● **Data shown**
□ □ □ □ □

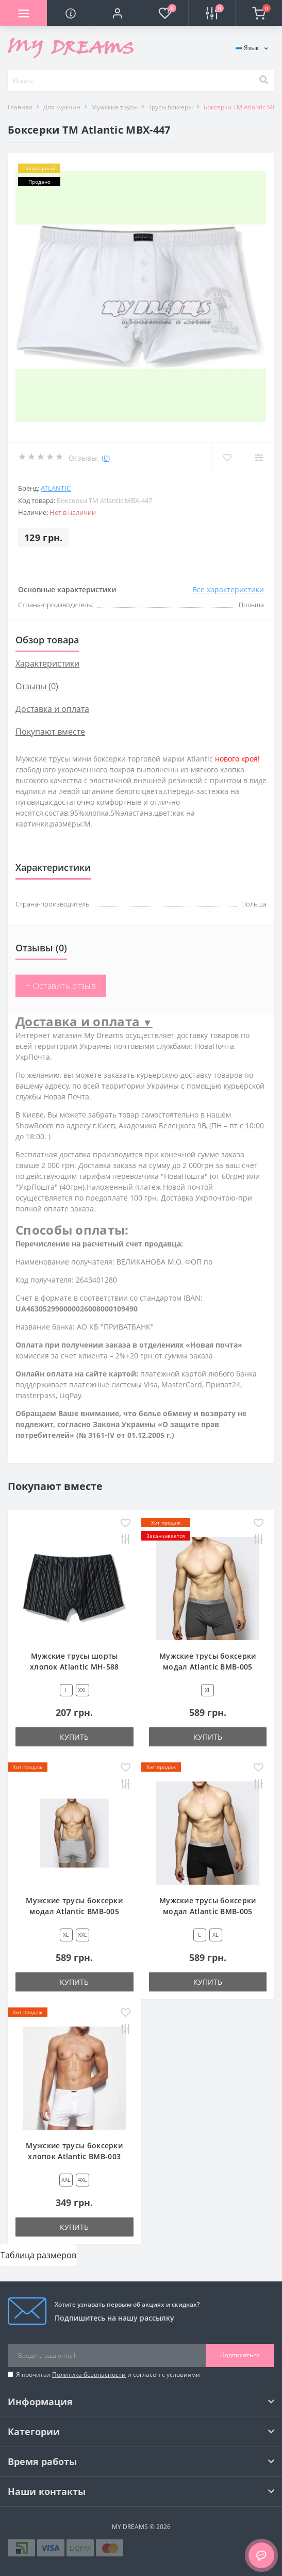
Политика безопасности (89, 2374)
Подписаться (240, 2355)
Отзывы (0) (36, 686)
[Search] (263, 80)
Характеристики (47, 663)
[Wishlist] (227, 457)
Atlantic (56, 488)
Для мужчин (61, 107)
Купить (74, 1737)
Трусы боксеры (170, 107)
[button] (117, 13)
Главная (20, 107)
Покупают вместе (50, 731)
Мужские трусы (114, 107)
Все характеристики (228, 589)
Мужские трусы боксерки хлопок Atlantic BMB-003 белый (74, 2156)
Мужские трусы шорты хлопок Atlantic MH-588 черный (74, 1666)
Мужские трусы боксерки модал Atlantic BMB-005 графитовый (207, 1666)
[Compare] (258, 457)
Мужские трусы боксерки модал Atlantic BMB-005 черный (207, 1911)
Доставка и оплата (52, 709)
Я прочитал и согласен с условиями (108, 2374)
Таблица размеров (38, 2255)
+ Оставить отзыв (61, 986)
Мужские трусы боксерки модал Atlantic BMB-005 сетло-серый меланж (74, 1911)
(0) (106, 458)
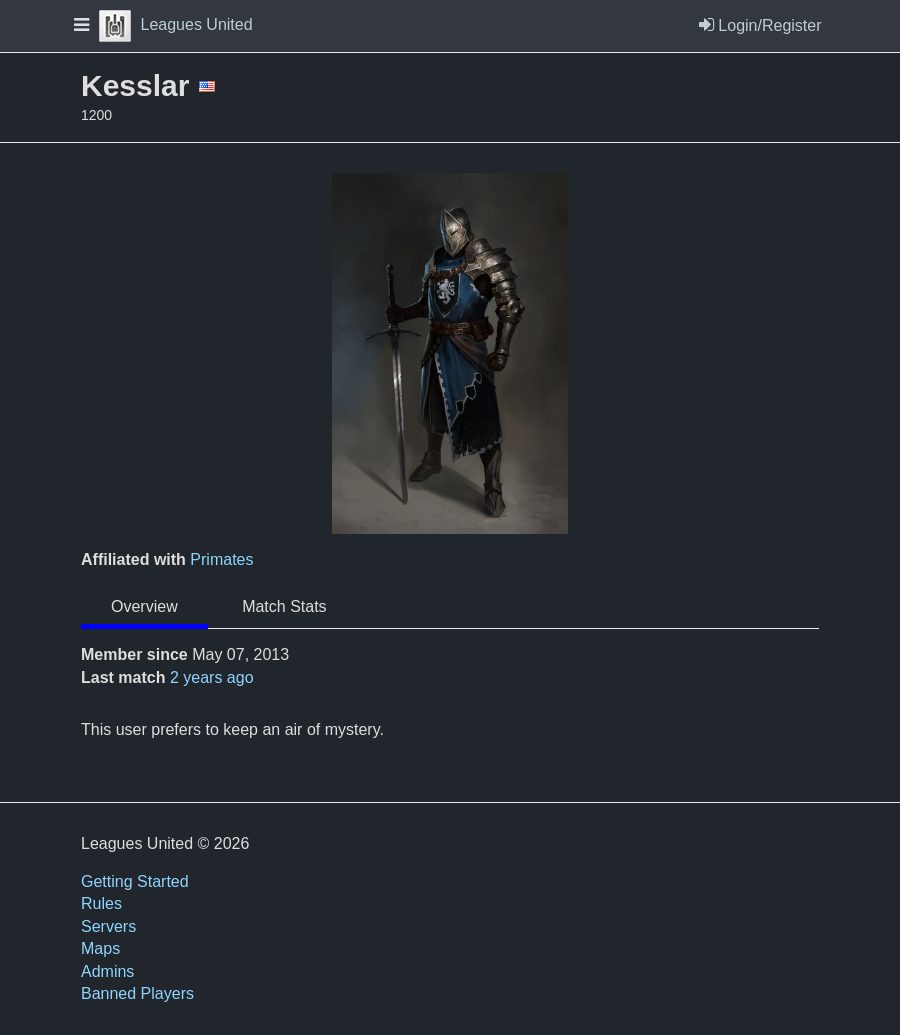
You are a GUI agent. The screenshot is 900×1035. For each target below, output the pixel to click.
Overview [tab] (144, 606)
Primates (221, 559)
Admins (107, 971)
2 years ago (212, 677)
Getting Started (135, 881)
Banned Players (137, 993)
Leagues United (176, 24)
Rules (101, 903)
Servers (108, 926)
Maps (100, 948)
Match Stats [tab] (284, 606)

□ □ □ □ □

Reproduce exactly, and only, the lines from the one containing "Для мужчин (61, 107)" through the last line of the records above, both included, leaving out any pictures.

Для мужчин (61, 107)
Купить (74, 1737)
Трусы боксеры (170, 107)
[button] (117, 13)
Главная (20, 107)
Покупают вместе (50, 731)
Мужские трусы (114, 107)
Все характеристики (228, 589)
Мужские трусы боксерки хлопок Atlantic BMB-003 белый (74, 2156)
Мужские трусы шорты хлопок Atlantic MH-588 черный (74, 1666)
Мужские трусы боксерки модал Atlantic BMB-005 графитовый (207, 1666)
[Compare] (258, 457)
Мужские трусы боксерки модал Atlantic BMB-005 черный (207, 1911)
Доставка и оплата (52, 709)
Я прочитал и согласен с условиями (108, 2374)
Таблица размеров (38, 2255)
+ Оставить отзыв (61, 986)
Мужские трусы боксерки модал Atlantic BMB-005 сетло-серый меланж (74, 1911)
(0) (106, 458)
You are a GUI agent. The screenshot is 900×1035. For each target below, output the pixel to click.
Overview [tab] (144, 606)
Primates (221, 559)
Admins (107, 971)
2 years ago (212, 677)
Getting Started (135, 881)
Banned Players (137, 993)
Leagues United (176, 24)
Rules (101, 903)
Servers (108, 926)
Maps (100, 948)
Match Stats [tab] (284, 606)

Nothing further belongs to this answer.